- North American arcade flyer
- Developer: SNK
- Publishers: JP: SNK; NA: Taito;
- Platform: Arcade
- Release: JP: March 1981; NA: May 1981;
- Genre: Fixed shooter
- Modes: Single-player, multiplayer

= Zarzon =

1981 video game

Zarzon, released in Japan as , is a 1981 fixed shooter video game developed and published by SNK for arcades. The game was released in North America by Taito. The gameplay is a variation of Space Invaders.

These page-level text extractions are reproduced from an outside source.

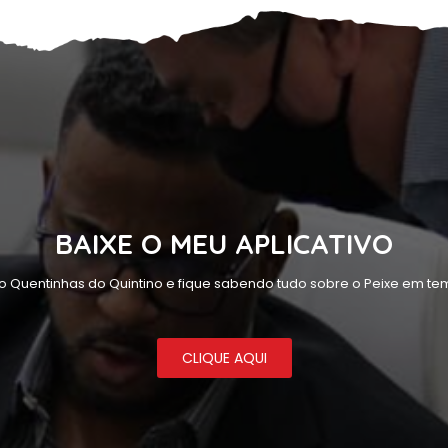
BAIXE O MEU APLICATIVO
o Quentinhas do Quintino e fique sabendo tudo sobre o Peixe em tem
CLIQUE AQUI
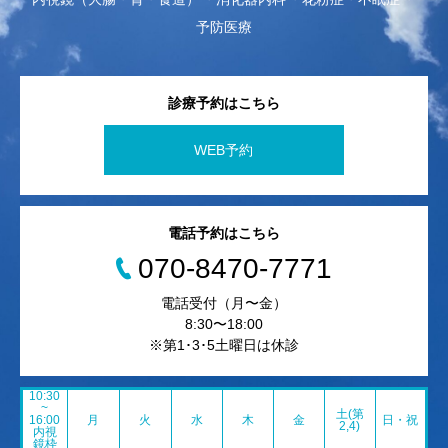
予防医療
診療予約はこちら
WEB予約
電話予約はこちら
070-8470-7771
電話受付（月〜金）
8:30〜18:00
※第1･3･5土曜日は休診
10:30
~
土(第
16:00
月
火
水
木
金
日・祝
2,4)
内視
鏡枠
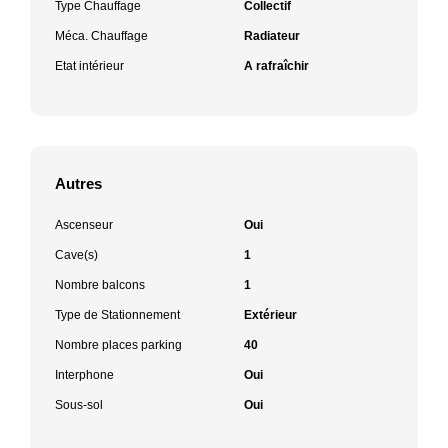
Type Chauffage
Collectif
Méca. Chauffage
Radiateur
Etat intérieur
A rafraîchir
Autres
Ascenseur
Oui
Cave(s)
1
Nombre balcons
1
Type de Stationnement
Extérieur
Nombre places parking
40
Interphone
Oui
Sous-sol
Oui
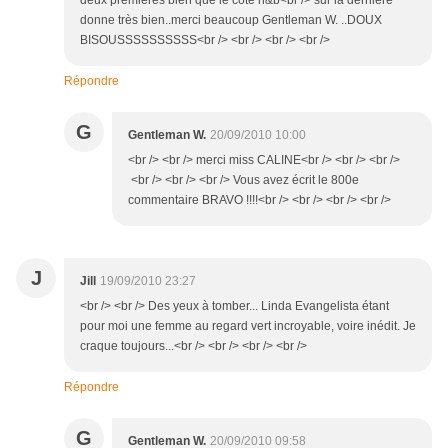
deux premières bien que le côté n&b<br /> sur la dernière
donne très bien..merci beaucoup Gentleman W. ..DOUX
BISOUSSSSSSSSSS<br /> <br /> <br /> <br />
Répondre
G
Gentleman W.
20/09/2010 10:00
<br /> <br /> merci miss CALINE<br /> <br /> <br />
<br /> <br /> <br /> Vous avez écrit le 800e
commentaire BRAVO !!!!<br /> <br /> <br /> <br />
J
Jill
19/09/2010 23:27
<br /> <br /> Des yeux à tomber... Linda Evangelista étant
pour moi une femme au regard vert incroyable, voire inédit. Je
craque toujours...<br /> <br /> <br /> <br />
Répondre
G
Gentleman W.
20/09/2010 09:58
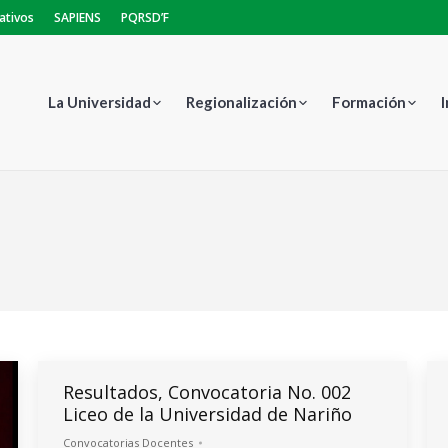
ativos
SAPIENS
PQRSD’F
La Universidad
Regionalización
Formación
Estás aquí:
Resultados, Convocatoria No. 002
Liceo de la Universidad de Nariño
Convocatorias Docentes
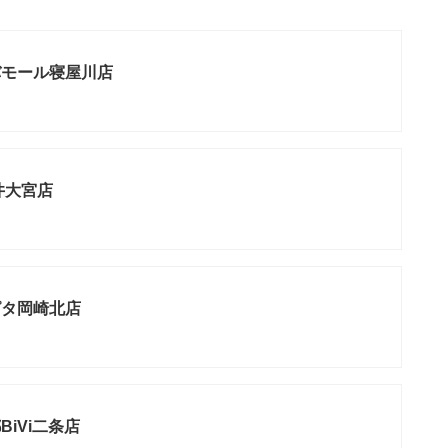
バモール寝屋川店
井大宮店
ピタ岡崎北店
iVi二条店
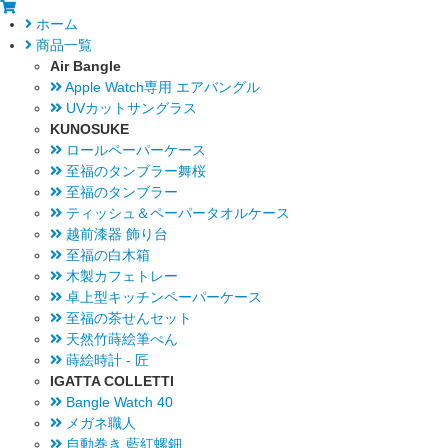
ホーム
商品一覧
Air Bangle
Apple Watch専用 エアバングル
UVカットサングラス
KUNOSUKE
ロールペーパーケース
至福のタンブラー舞桜
至福のタンブラー
ティッシュ＆ペーパータオルケース
越前漆器 飾り台
至福の白木箱
木製カフェトレー
卓上型キッチンペーパーケース
至福の茶せんセット
天然竹蒔絵筆ぺん
蒔絵時計 - 匠
IGATTA COLLETTI
Bangle Watch 40
メガネ職人
自動巻き 藍紅螺鈿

Hamster Corporation released the game as part of their Arcade Archives series for the Nintendo Switch and PlayStation 4, as well as their Arcade Archives 2 series for the Nintendo Switch 2, PlayStation 5 and Xbox Series X/S in August 2026.

==Gameplay==

Gameplay screenshot

The goal is to fly a spaceship to Saturn, then destroy as many Satans as possible. Additional bonus points can be accumulated by destroying the comet or attacking dragonflies. An additional spaceship is rewarded if the players score reaches 5,000 or 10,000 points. If the attacking UFOs or enemy rockets are destroyed points will be scored. The game progresses through 4 different screens.

The arcade cabinet has one joystick to move the spaceship left to right and guide the missiles.

==Legacy==
The Zarzon upright arcade cabinet appeared in the 1983 film Joysticks.